In the end, even the highest priced genomic bull has to prove his worth by surviving to become a progeny tested bull. Genomic selection alone is not the answer. As much as some like to think a computer model can do it all, the eye of a breeder and visual evaluation of breeding stock cannot be overlooked. The proof is still in the worth of the progeny tested daughters.
Dairy Farm Tours
First and foremost, what the group learned was just because a cow carries extra muscle does not mean she cannot produce milk. Additional income from the beef component of dual-purpose animals is attractive to dairy farmers in Germany… and of course with these record high beef prices in the USA … it is also an additional source of income that is greatly welcomed.
The most notable difference the group discovered, was that despite tougher housing conditions than often seen in North America, the cows still performed well. Health management issues and transition cow problems are not as intensive in the Fleckvieh breed as they are typically more resilient. The slower onset of lactation along with a flat, persistent lactation curve eliminates some of the nutrition and management challenges.
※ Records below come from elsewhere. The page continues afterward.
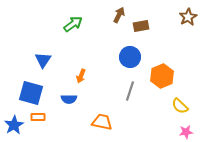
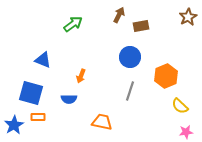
blue triangle: rotated 42 degrees counterclockwise
orange hexagon: moved 4 px right
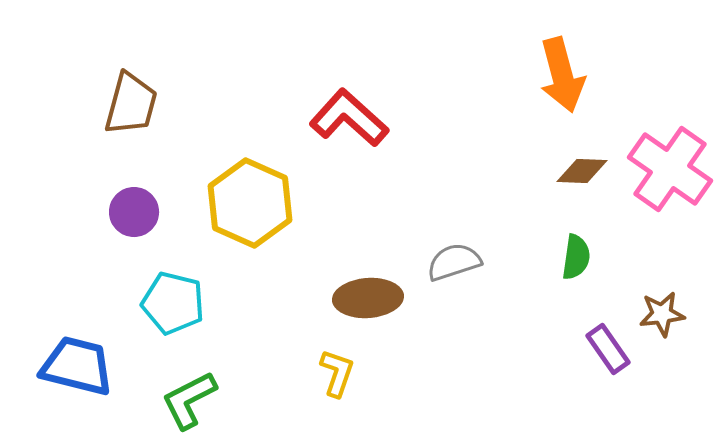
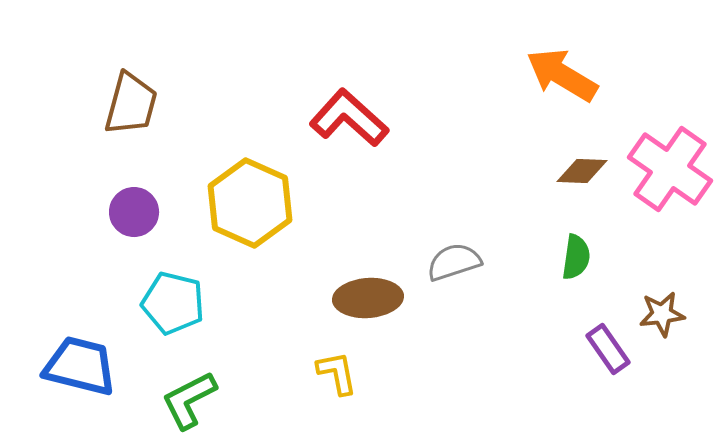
orange arrow: rotated 136 degrees clockwise
blue trapezoid: moved 3 px right
yellow L-shape: rotated 30 degrees counterclockwise
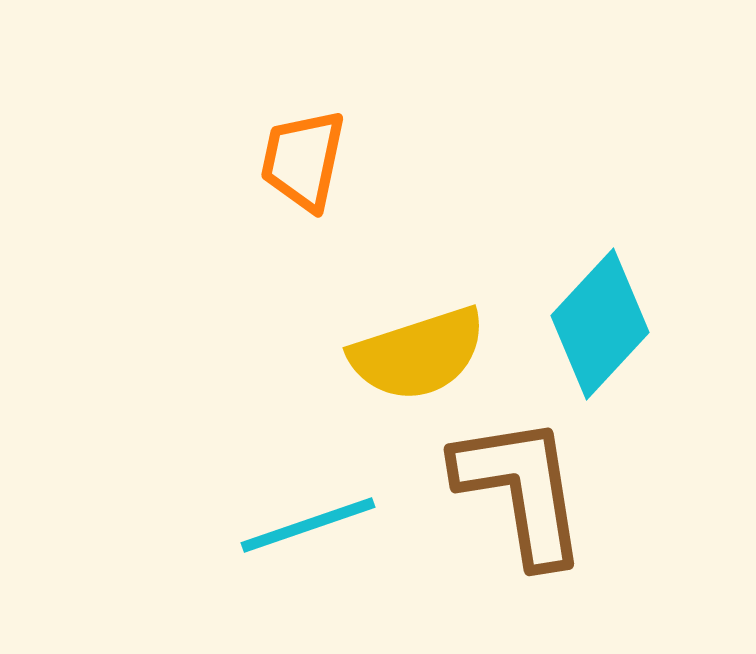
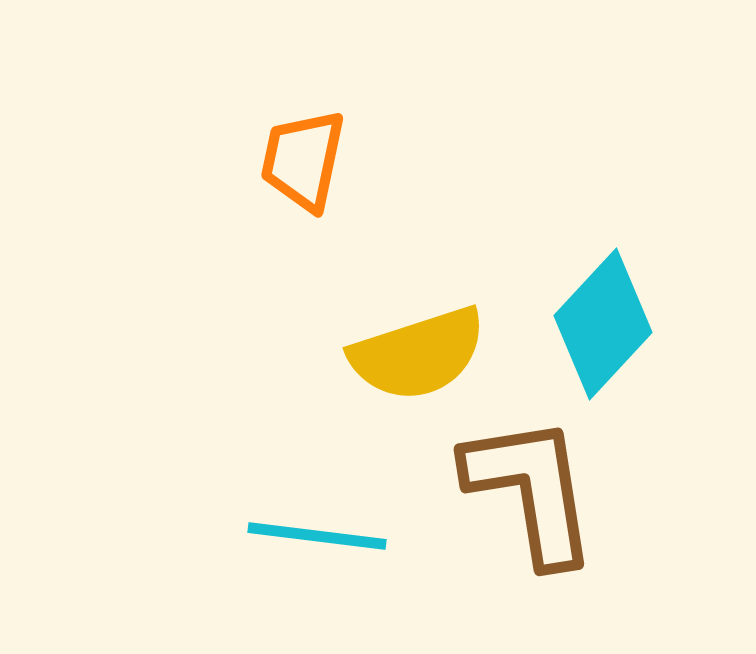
cyan diamond: moved 3 px right
brown L-shape: moved 10 px right
cyan line: moved 9 px right, 11 px down; rotated 26 degrees clockwise
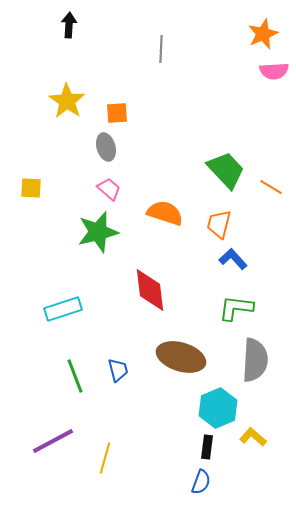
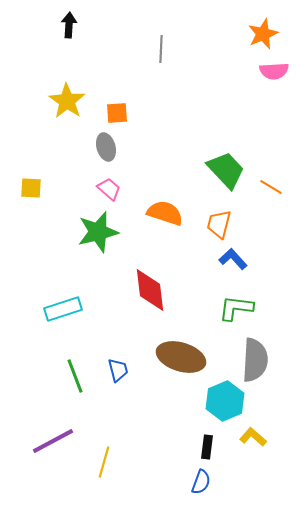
cyan hexagon: moved 7 px right, 7 px up
yellow line: moved 1 px left, 4 px down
It is typical for herds to have butterfat ranging between 4.0-4.2% and protein at 3.4-3.6%. Milk production varied based on nutrition and management. Purebred herds with higher energy diets and good management had daily production of 73-82 lbs. per cow with high components. Larger herds on former collective farms in East Germany had milk production ranging between 58-70 lbs. Cows in an older facility, built in the 1970’s communist regime of East Germany, were tight for housing space and cow comfort was challenging, yet production was still 65 lbs. with components of 4.1 butterfat and 3.6 protein. These numbers show just how tough and efficient Fleckvieh animals can be.
In Bavaria, we also visited a farmer co-operative that makes cheese from hay-based milk. Grass is harvested and dried down to maximize the quality either in the field or in a building if the weather is poor. Cows within the co-operative are only fed dry hay, beet pulp, approximately six to eight pounds of grain and no fermented feed. Milk production at the herd we visited on this diet was 60 lbs. The co-operative sets high standards for milk quality and all the herds delivering to the cheese plant have cell counts below 100,000.
While in Bavaria, we also visited a herd with production of 28,000 lbs/305 days. The farm is extremely well managed and the owner sells more than 50% of his fresh heifers as he always has an abundance of animals on farm and a strong list of buyers seeking his stock. We scheduled this farm as part of the tour, simply to showcase that Fleckvieh are capable of very high production. This visit clearly demonstrated that it is possible to produce milk and beef at a very high level.
In summary, the Fleckvieh breed showed its ability to be adaptable to many different production systems. Since 1999, we have been instrumental in bringing Bavarian Fleckvieh to North America. We strongly reflect Bayern Genetik’s vision on breeding and mating decisions. Big Bear Genetics is committed to the concept of dual purpose animals, despite criticism by the “dairy” type cattle promoters. Big Bear Genetics has stayed true to their goal of promoting the best meat and milk in a dual purpose animal.